As Truman’s Closet enters its third week of operation, the Missouri Students Association Senate is debating whether the program should be an auxiliary.
The debate raised contention among senators concerning what defines an auxiliary, and the process by which a new program should become one.
Truman’s Closet is a clothes lending and educational service offered in the same space as Tiger Pantry, and has been operating since Oct. 1 under the supervision of coordinator Kathleen Kowalsky and the program’s executive board.
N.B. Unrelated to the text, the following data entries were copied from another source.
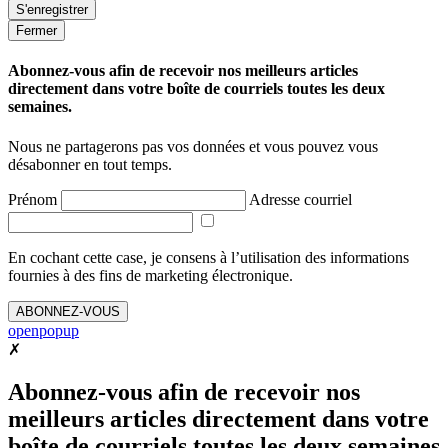
Fermer
Abonnez-vous afin de recevoir nos meilleurs articles
directement dans votre boîte de courriels toutes les deux
semaines.
Nous ne partagerons pas vos données et vous pouvez vous
désabonner en tout temps.
Prénom
Adresse courriel
En cochant cette case, je consens à l’utilisation des informations
fournies à des fins de marketing électronique.
ABONNEZ-VOUS
openpopup
✗
Abonnez-vous afin de recevoir nos
meilleurs articles directement dans votre
boîte de courriels toutes les deux semaines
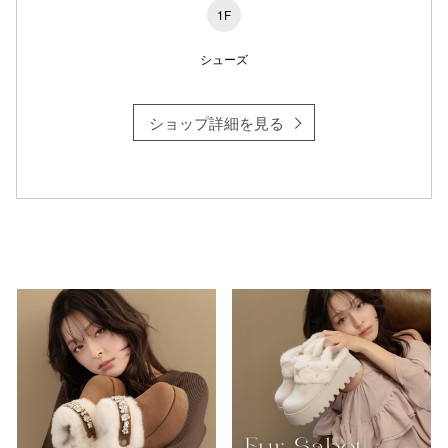
1F
シューズ
仙台フォ
ショップ詳細を見る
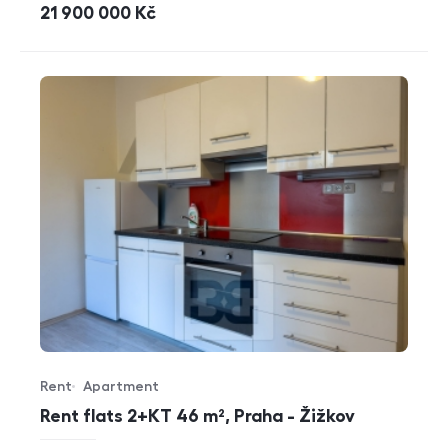
cena
21 900 000
Kč
Rent
Apartment
Offer type
Property type
Rent flats 2+KT 46 m², Praha - Žižkov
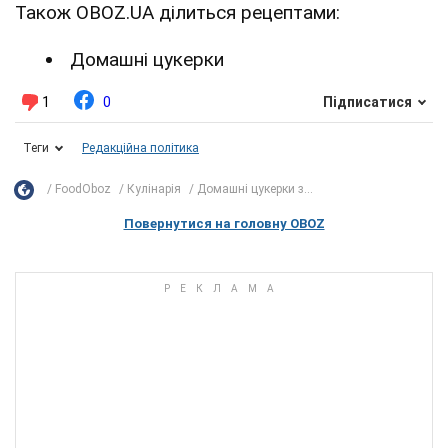
Також OBOZ.UA ділиться рецептами:
Домашні цукерки
1
0
Підписатися
Теги
Редакційна політика
FoodOboz
Кулінарія
Домашні цукерки з...
Повернутися на головну OBOZ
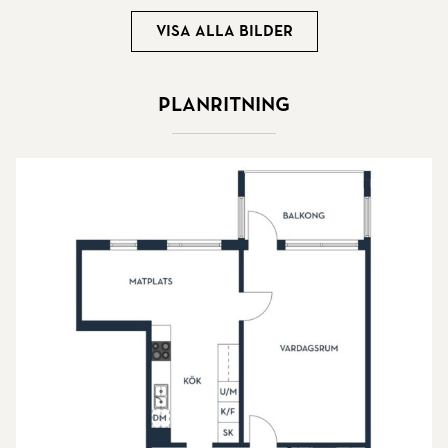
Visa alla bilder
Planritning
Legislation has already been proposed to senate that, if passed, would grant Truman’s Closet auxiliary status.
Secretary of Auxiliaries Sandy Patel said that the Department of Student Services is not the place for Truman’s Closet to remain in the future, describing the ordinary role of the department in the past.
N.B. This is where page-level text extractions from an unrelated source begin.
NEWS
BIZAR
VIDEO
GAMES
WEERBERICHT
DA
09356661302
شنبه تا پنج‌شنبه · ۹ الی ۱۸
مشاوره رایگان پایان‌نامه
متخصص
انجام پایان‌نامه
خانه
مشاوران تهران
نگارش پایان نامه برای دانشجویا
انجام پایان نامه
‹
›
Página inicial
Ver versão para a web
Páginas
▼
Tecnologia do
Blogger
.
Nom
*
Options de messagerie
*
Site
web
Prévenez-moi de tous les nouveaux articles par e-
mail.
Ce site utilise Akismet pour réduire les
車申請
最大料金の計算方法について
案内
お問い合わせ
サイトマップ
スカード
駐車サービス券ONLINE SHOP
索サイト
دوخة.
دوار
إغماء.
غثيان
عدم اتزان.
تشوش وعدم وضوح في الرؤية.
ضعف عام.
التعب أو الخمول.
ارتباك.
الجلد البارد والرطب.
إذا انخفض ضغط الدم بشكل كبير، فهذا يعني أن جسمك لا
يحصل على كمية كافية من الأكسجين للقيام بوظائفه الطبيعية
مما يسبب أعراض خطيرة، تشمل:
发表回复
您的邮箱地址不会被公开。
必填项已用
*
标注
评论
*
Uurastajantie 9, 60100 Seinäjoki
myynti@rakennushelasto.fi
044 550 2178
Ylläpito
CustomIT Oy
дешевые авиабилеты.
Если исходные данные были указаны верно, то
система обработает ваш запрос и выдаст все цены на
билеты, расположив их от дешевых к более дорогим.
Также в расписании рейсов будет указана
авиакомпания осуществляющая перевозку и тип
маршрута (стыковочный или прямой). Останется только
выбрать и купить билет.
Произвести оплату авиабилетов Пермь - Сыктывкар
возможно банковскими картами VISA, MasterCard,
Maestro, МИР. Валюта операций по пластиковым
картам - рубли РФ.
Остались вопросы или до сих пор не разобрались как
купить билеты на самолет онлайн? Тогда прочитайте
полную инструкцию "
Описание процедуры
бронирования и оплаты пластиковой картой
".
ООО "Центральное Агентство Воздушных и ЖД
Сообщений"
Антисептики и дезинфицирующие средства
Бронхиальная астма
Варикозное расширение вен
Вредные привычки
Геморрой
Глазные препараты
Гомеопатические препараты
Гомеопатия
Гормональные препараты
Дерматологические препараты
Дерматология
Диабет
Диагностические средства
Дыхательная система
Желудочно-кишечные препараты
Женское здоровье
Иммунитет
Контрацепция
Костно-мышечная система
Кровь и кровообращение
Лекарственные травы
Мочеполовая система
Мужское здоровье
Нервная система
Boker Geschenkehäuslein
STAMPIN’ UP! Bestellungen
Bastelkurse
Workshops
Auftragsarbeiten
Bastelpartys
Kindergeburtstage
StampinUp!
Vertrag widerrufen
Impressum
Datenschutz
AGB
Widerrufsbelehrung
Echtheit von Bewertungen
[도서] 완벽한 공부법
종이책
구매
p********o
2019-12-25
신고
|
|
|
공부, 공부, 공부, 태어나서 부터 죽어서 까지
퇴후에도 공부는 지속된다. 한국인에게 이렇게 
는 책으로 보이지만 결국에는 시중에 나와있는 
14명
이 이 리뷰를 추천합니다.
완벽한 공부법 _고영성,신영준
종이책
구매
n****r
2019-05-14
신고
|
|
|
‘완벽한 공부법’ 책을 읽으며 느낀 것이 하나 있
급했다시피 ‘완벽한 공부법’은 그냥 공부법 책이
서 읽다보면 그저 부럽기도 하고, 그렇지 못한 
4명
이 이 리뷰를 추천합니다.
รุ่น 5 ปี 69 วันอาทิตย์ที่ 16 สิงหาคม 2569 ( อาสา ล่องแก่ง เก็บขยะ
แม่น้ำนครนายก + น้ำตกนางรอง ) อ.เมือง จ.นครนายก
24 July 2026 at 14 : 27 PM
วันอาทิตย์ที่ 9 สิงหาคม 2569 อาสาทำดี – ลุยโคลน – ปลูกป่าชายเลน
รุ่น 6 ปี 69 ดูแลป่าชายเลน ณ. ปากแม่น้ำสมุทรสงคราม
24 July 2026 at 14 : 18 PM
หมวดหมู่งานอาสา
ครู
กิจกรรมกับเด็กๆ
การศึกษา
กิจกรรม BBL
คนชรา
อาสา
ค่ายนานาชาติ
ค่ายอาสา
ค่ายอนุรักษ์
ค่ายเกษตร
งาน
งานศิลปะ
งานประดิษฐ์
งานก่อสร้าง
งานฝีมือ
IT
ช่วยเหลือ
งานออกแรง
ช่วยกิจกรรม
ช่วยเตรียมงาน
“The Department of Student Services is known (for its) byline in the budget called ‘new student services’ (which is) used for pet projects and startup fees that go to these student services,” Patel said. “However, it’s not the real home for them.”
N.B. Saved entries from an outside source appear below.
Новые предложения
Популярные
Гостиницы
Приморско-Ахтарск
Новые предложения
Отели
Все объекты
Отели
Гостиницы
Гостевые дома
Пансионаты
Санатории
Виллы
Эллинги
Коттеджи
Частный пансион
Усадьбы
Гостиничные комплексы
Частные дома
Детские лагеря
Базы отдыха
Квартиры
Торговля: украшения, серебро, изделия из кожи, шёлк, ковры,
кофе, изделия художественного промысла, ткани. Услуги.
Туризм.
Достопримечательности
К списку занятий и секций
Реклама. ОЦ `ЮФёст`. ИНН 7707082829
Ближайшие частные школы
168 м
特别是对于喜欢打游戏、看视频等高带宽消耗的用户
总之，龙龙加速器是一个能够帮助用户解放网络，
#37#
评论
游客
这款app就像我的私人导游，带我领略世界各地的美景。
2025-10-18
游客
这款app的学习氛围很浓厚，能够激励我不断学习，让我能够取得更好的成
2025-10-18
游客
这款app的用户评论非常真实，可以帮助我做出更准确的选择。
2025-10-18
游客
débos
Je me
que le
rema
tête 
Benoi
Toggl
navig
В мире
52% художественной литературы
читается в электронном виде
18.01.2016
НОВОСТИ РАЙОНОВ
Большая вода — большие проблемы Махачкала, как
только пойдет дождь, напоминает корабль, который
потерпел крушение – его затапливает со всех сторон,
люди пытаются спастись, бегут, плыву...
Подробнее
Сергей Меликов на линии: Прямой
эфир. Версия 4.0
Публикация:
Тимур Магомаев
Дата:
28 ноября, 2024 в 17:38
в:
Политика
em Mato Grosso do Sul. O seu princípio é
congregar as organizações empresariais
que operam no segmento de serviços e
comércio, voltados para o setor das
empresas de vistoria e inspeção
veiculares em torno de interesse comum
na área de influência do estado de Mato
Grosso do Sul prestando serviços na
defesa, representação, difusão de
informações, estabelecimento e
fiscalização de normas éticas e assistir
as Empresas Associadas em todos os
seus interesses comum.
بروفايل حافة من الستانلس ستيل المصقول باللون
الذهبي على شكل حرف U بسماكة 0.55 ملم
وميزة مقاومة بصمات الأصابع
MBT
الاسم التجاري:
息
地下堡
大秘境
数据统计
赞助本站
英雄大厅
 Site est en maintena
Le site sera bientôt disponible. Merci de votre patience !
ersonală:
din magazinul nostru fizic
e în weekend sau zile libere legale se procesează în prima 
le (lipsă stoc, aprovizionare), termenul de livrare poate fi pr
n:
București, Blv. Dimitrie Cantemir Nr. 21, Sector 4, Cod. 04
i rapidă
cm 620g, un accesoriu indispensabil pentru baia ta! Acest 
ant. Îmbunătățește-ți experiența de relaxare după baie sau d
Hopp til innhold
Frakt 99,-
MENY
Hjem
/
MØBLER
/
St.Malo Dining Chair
Responding to criticism that Truman’s Closet has not sought a home in other organizations on campus, Patel said that there is no better place for this type of project than the MSA.
“With MSA being the largest organization that provides all of these different types of student services (with) a better audience (and) outreach, it (is) able to promote Truman’s Closet better than if it were homed anywhere else,” Patel said.
Operations Committee chairman Benjamin Bolin disagreed with this sentiment and said that Truman’s Closet is not ready to become independent as an auxiliary and should remain under DSS.
“The biggest thing is I think there ought to be standards for auxiliaries,” Bolin said. “One of those standards ought to be time.”
Bolin said he “loves Truman’s Closet for what it does, and what it will do,” but worries that it will fall victim to common startup hurdles.
“I want to see some written documents on a four-year plan, a budget, a mission, how they’re going to replace themselves as a board,” Bolin said. “… I don’t want us to just rubber-stamp it without any questions.”
Bolin suggests that MSA might be able to overcome this ambiguity when deciding the auxiliary status of new programs with a more thorough screening process.
“The idea right now is that it would go through budget committee, and have to be approved before it could use the resources of MSA,” Bolin said. “From there they would have to get approval from the vice president and Farouk Aregbe … It’s like a cupcake and the icing. Let’s get the cake part perfect, and make sure that everything has been double checked … When they come through those doors and say ‘We want to become an auxiliary,’ … (Senate has) heard the speech, and they already have the most kick-butt speech ever on four year plan, budget, (and) mission.”
Associated Students of the University of Missouri President Ben Levin said he is concerned that failing to make Truman’s Closet an auxiliary will have adverse effects on future administrations and students seeking to create new projects, which are generally incepted in the DSS.
“I’m afraid that if we keep Truman’s Closet under DSS that a new director next year or the year after that or at some point will come in and have their own ideas for projects and their own priorities, and Truman’s Closet will not get the attention that is deserves,” Levin said.
Patel echoed these concerns, saying that Truman’s Closet will have greater stability if senate approves it for auxiliary status. She also said that a uniform process for selecting auxiliaries would be welcomed in a perfect world, but that the variable nature of auxiliaries, and how different they are from one another, makes it difficult to achieve.
“(Truman’s Closet) would have the possibility of falling through the cracks,” Patel said. “You just have to make sure the right people are handling it. But in order for it to have a good direction you have to have location and security established … I don’t want it to be a constant worry.”